Король взял свиток пергамента и своими крупными пляшущими буквами вывел:

«Мессиру нашему прево и всем сержантам полевой жандармерии, а за неимением таковых — самому верному нашему сеньору, держателю сего документа, приказ: заключить мессира Ангеррана де Мариньи под стражу и препроводить в нашу крепость Тампль.

Написано в тринадцатый день сентября, года Божьей милостью 1314.

Людовик, КОРОЛЬ ФРАНЦИИ».

Валуа схватил пергамент с радостным жестом, которого Людовик Сварливый не заметил.

— И как ты намерен действовать? — спросил король.

— Очень просто, сир. Вы только что отказали вашему министру в аудиенции. Он наверняка вернется в свой особняк, что на улице Сен-Мартен. Я возьму с собой достаточный эскорт, последую за ним, приеду туда в одно с ним время и лично его арестую.

— А если он воспротивится? — глухо произнес король.

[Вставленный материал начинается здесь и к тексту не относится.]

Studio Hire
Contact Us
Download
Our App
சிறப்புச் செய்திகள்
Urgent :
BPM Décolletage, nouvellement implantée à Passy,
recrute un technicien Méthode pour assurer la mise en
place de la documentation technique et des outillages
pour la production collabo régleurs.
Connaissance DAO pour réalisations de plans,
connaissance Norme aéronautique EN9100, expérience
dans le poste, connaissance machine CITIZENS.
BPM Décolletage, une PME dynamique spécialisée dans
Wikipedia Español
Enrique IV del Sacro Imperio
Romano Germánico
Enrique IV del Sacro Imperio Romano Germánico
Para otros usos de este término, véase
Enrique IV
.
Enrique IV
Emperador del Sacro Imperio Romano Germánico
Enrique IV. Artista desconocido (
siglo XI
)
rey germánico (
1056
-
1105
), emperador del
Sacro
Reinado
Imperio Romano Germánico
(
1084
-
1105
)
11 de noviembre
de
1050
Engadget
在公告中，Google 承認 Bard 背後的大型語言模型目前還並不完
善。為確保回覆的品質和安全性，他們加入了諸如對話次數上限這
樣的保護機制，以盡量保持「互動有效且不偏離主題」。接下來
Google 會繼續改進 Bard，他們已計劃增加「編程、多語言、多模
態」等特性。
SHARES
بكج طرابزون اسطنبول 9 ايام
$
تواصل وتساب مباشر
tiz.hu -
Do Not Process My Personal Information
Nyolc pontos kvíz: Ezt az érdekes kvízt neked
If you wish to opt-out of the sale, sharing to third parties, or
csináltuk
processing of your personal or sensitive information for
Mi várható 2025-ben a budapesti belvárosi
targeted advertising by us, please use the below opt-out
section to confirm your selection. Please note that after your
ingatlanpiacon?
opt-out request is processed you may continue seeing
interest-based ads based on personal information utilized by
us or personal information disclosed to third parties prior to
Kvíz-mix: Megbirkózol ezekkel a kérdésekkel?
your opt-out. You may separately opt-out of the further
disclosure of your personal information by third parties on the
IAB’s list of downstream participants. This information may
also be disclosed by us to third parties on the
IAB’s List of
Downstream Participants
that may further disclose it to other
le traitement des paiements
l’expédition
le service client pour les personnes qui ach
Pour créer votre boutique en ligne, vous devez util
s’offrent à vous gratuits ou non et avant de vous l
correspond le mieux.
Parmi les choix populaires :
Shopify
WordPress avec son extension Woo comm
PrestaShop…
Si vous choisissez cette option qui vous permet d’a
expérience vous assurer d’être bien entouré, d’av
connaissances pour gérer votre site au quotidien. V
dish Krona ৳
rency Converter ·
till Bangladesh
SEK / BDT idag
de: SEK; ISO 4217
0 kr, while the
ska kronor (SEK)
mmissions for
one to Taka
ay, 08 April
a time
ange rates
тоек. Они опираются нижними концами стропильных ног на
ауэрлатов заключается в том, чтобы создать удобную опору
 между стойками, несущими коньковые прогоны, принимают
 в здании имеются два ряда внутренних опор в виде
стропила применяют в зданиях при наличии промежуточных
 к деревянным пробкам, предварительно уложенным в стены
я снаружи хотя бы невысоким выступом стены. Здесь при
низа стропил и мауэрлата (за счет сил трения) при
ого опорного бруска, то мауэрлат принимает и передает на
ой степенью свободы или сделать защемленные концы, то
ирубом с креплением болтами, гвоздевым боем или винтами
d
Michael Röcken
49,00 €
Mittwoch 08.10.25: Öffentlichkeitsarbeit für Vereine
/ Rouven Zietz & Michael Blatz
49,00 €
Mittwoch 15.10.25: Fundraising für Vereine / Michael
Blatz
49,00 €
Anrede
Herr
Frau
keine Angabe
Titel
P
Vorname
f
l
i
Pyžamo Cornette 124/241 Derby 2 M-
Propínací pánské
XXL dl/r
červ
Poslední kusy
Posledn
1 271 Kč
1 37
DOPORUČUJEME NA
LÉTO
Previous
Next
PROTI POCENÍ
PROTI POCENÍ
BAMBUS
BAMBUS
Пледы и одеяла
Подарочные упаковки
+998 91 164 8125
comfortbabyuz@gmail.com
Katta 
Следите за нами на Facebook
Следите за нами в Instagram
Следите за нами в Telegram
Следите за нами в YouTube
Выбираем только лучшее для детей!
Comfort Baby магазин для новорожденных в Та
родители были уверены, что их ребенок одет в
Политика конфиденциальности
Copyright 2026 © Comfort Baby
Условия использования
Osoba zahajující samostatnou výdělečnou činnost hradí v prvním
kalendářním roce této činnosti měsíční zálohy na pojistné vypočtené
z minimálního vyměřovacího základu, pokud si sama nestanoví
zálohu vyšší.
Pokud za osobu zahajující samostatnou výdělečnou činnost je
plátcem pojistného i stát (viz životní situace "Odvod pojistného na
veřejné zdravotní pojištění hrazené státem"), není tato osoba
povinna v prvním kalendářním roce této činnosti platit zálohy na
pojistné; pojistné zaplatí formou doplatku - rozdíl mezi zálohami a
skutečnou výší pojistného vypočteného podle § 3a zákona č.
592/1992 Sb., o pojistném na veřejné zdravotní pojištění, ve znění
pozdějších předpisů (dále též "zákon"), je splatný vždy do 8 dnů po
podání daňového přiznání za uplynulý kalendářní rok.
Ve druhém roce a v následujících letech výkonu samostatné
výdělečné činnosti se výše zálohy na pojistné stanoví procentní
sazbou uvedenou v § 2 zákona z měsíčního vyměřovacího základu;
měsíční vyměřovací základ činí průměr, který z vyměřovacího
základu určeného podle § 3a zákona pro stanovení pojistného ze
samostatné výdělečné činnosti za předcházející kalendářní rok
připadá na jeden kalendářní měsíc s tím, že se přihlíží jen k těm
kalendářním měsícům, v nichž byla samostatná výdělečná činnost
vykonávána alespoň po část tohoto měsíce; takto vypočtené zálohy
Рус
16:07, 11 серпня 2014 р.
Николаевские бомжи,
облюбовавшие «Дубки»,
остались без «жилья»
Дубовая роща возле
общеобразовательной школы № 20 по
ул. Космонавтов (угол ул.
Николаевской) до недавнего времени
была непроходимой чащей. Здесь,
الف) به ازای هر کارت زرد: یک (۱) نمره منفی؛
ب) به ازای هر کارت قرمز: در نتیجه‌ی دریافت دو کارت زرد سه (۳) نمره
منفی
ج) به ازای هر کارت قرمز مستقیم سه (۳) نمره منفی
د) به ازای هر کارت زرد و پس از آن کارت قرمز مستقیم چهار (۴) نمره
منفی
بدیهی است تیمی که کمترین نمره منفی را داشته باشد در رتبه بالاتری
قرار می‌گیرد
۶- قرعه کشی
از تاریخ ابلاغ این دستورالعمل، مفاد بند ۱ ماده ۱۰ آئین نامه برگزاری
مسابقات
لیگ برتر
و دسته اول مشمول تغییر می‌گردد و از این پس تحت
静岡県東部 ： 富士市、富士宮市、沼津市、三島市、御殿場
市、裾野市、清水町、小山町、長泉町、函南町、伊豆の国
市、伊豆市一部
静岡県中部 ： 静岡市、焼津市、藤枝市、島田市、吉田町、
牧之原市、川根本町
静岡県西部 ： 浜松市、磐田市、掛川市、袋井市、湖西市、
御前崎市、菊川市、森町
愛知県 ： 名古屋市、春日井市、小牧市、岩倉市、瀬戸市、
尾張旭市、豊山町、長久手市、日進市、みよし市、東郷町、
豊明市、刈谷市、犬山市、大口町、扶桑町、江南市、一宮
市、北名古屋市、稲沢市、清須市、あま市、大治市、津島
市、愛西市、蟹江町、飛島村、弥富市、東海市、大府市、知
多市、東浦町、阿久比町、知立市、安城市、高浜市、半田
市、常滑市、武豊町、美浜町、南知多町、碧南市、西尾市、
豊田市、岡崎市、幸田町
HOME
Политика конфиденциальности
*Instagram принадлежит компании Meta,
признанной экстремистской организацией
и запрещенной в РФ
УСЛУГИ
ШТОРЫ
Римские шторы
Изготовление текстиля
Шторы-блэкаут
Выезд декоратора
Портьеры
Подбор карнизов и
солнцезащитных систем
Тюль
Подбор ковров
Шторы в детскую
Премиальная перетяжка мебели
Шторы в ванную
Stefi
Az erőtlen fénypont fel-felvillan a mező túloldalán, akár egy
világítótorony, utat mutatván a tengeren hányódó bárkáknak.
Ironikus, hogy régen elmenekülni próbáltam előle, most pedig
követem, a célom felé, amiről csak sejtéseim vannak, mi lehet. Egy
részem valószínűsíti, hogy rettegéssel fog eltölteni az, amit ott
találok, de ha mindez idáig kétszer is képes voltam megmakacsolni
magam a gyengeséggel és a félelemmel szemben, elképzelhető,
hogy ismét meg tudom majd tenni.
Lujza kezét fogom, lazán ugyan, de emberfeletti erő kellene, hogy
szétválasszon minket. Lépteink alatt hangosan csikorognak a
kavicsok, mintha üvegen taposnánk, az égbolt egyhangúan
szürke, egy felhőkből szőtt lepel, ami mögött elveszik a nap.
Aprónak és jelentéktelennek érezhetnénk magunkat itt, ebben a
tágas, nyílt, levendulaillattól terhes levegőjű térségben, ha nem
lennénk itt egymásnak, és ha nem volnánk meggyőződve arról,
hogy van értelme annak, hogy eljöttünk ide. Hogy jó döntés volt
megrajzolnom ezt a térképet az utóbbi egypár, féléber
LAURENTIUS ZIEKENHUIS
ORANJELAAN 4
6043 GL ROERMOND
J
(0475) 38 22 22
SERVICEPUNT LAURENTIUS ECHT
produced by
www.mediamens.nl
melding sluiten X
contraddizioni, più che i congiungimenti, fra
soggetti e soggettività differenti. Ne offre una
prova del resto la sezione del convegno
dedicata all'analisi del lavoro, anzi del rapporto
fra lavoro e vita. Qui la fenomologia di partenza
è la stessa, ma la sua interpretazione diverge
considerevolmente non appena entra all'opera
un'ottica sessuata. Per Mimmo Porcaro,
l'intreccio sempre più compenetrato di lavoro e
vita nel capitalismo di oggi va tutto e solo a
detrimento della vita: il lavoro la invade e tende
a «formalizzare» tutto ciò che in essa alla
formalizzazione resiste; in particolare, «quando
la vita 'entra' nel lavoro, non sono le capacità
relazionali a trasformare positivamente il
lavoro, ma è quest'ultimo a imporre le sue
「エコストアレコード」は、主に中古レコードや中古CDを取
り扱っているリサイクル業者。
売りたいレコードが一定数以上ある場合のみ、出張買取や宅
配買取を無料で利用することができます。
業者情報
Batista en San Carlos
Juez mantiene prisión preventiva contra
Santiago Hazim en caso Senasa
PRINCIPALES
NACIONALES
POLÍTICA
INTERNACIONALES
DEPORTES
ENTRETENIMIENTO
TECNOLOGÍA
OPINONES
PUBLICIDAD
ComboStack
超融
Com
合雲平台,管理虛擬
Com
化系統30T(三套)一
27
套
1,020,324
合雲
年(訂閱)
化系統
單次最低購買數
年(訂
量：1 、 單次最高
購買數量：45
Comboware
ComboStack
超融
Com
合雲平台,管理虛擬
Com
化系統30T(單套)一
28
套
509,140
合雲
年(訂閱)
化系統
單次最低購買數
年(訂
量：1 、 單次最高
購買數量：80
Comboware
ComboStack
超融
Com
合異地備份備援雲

— Если он воспротивится? — повторил Валуа, пытаясь прочесть в глазах Людовика нечто такое, что тот, возможно, не решался высказать вслух. — А что, сир, делают в таких случаях?

— Матерь Божья, что делают с мятежниками?

— Хорошо, сир, — сказал Валуа и тотчас же удалился.

Король упал в свое кресло, шепча:

— Только бы он воспротивился! Я бы избавился от него без процесса и без скандала. И все же, есть во всем этом нечто такое, чего я не понимаю. Разве не поддерживал Ангерран де Мариньи дело короля, моего батюшки, разве не укреплял шатающийся трон Филиппа Красивого?.. Разве не на его могучих плечах держалась монархия, будучи серьезно подорванной монахами Тампля?.. Разве не его заслуга в том, что мое право на престол никто сейчас не оспаривает?.. Не он ли удалил моих двух братьев?.. Да, но этот человек слишком могуществен! Его слава отбрасывает тень на мой трон. Он так высокомерен, что, клянусь Девой Марией, я не раз чувствовал, как кровь приливает к лицу, когда он говорил со мной при всем дворе, словно учитель со школяром. Пока Мариньи жив, отнюдь не я буду королем Франции!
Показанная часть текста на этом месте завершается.